Wednesday 19th August 2020 09:24 GMT Sitaram Chamarty
hah! paranoia pays off
I've always been a paranoid bugger who runs the mail client in one userid, and 3 different browsers in 2 other userids.
If the malicious link appeared on a web page, it would hit a blank wall -- the userid that is running the browser won't find an email client running, and even if it starts one it's definitely not configured to do anything.

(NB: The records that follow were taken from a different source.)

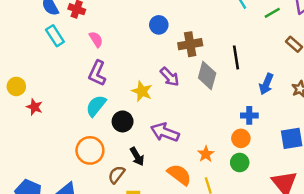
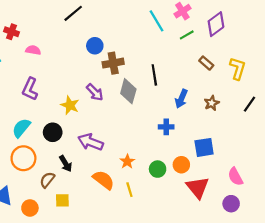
blue circle: (159, 25) -> (95, 46), moved
pink semicircle: (96, 39) -> (33, 50), moved, turned -48
cyan semicircle: (96, 106) -> (21, 128), moved
orange circle: (241, 138) -> (181, 165), moved

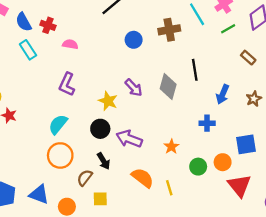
brown cross: (113, 63) -> (169, 30), moved
black circle: (53, 132) -> (100, 129), moved
orange star: (127, 161) -> (171, 147), moved

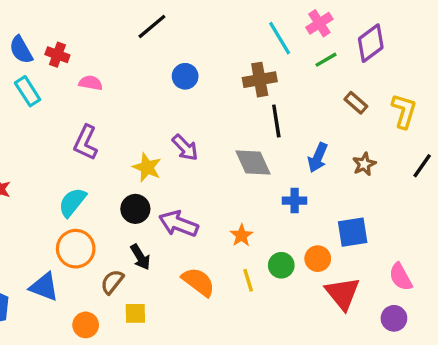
brown cross: (169, 30) -> (260, 80), moved
gray diamond: (168, 87) -> (253, 162), moved, turned -40
yellow line: (169, 188) -> (248, 280), moved
blue triangle: (39, 194) -> (44, 287), moved

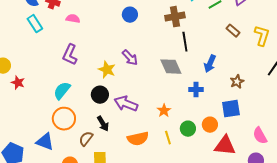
brown star: (364, 164) -> (237, 82), moved
orange semicircle: (198, 282) -> (138, 139), turned 130
red triangle: (343, 293) -> (225, 146), turned -45

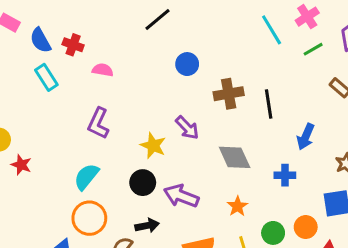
brown cross: (175, 17) -> (229, 94), moved
gray diamond: (171, 67) -> (235, 157), moved
black arrow: (103, 124) -> (147, 226), turned -70

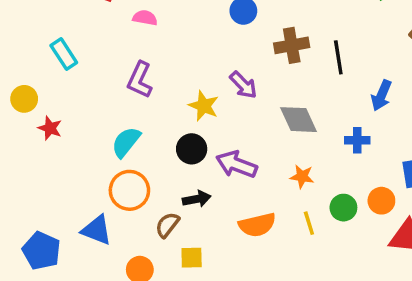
cyan rectangle: (46, 77) -> (64, 54), moved
orange star: (238, 206) -> (302, 177), turned -30

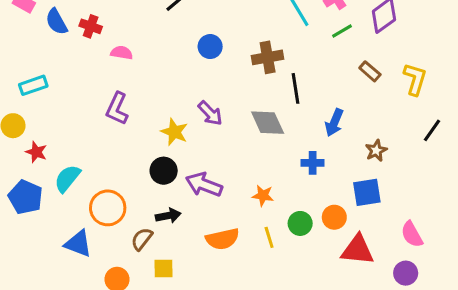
brown cross: (292, 45) -> (268, 57), moved
cyan rectangle: (64, 54) -> (33, 85), moved, turned -76
gray diamond: (299, 120) -> (268, 123), moved
cyan semicircle: (126, 142) -> (67, 178), moved
blue pentagon: (41, 251) -> (25, 197), moved

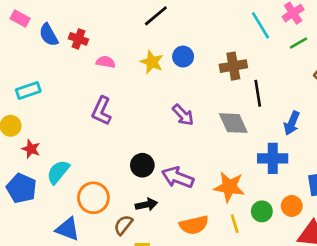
yellow star: (174, 132) -> (152, 62), moved
blue cross: (313, 163) -> (273, 158), size x1.5
orange star: (263, 195) -> (229, 187), size x1.6

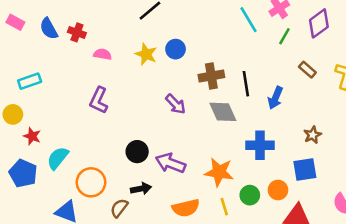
pink rectangle: (20, 19) -> (15, 22), moved
green line: (299, 43) -> (284, 36), turned -30
brown cross: (233, 66) -> (211, 76), moved
blue arrow: (292, 123) -> (275, 98), moved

It's also fairly easy to setup this kind of separation in Linux; I imagine a lot of people may be doing similar things (if they're paranoid enough that is).
Wednesday 19th August 2020 12:11 GMT bombastic bob
Re: hah! paranoia pays off
yeah I generally don't trust 'mailto' links either, and always examine the e-mail before sending something. Having attachments pre-loaded [especially if it's something important from a known location] is obviously bad [what is /etc/shadow and my e-mail address book doing attached to this e-mail?] but I haven't directly clicked on links in e-mails in YEARS, if not even DECADES.
That is because I _ALWAYS_ view e-mail as plain text. It's amazing how many unsolicited e-mails have embedded links within them, sometimes to embedded attachments, but often long alphabet-soup links to web sites that can THEN track you or confirm you received their spam. And of course they hide it with a legit looking link inside the 'a' tag, which is obvious bogus when NOT viewed as HTML...
and a 'mailto' within an e-mail would show up the same way. web site links, however, are (obviously) still subject to trickery.
Wednesday 19th August 2020 14:42 GMT Mike 137
Getting it right
El Reg: "Pegasus Mail is said to be affected though it doesn't have a designated CVE – it may be that one of the unidentified CVEs applies here."
The paper: "Similar attacks were found in 2000 for Pegasus... " ref: CVE-2000-0930 (Pegasus Mail 3.12)"
There are no subsequent reports. Pegasus is now at V4.73 (2018) and uses entirely different transport security mechanisms.
Pegasus is, and always has been, generally very robust and bug free, so don't take the Reg's negative implication as gospel.
Wednesday 19th August 2020 18:24 GMT Paul Hovnanian
Lets see ...
My web page has a mailto link. But the web server that hands out that link runs as a relatively untrusted user on my machine*. And all of the private keys, security tokens and other detritus needed to support encryption/decryption/certificate signing reside outside of the scope of its permissions. How is it going to get hold of anything interesting?
*Actually, my web page is hosted on a completely different machine in a data center in a city far, far away from my e-mail clients. My MX record doesn't point to anything more interesting than a system that knows where to forward my stuff.
Wednesday 19th August 2020 20:26 GMT doublelayer
Re: Lets see ...
It has nothing to do with your server. That's as secure as it was before. It's your users who might have the problem if you decided to alter the content of the pages you are pushing out. Specifically, if you modified the link, they clicked the link, their mail client didn't block your change, they didn't see your modification, and they sent a message, you could get them to divulge a file from their system.